(Page images and extracted text)
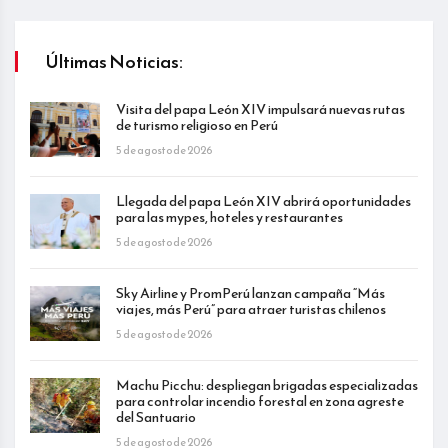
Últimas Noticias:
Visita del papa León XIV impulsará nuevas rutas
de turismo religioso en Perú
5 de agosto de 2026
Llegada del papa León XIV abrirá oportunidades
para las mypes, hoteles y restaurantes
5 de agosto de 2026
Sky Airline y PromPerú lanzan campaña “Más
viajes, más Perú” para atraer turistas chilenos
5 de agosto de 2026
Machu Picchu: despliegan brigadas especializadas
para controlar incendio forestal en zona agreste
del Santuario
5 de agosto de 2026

--

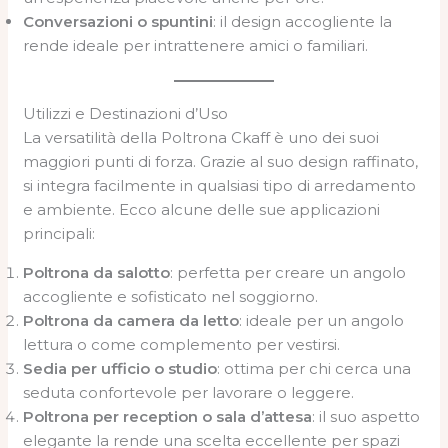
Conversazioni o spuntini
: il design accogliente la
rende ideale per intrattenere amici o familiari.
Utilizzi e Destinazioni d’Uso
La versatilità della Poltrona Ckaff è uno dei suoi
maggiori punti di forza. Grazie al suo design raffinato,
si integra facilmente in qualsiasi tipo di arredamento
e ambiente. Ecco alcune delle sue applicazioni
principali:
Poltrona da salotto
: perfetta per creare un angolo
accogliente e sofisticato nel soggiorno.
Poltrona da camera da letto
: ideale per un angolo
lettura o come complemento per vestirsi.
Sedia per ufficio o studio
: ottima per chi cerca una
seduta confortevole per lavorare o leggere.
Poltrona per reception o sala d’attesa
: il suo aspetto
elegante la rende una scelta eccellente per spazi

— Your assignment —
Only one stretch of the data above is needed. Restate it word for word, from the line containing "seduta confortevole per lavorare o leggere." through the line containing "elegante la rende", both ends included.

— Task result —
seduta confortevole per lavorare o leggere.
Poltrona per reception o sala d’attesa
: il suo aspetto
elegante la rende una scelta eccellente per spazi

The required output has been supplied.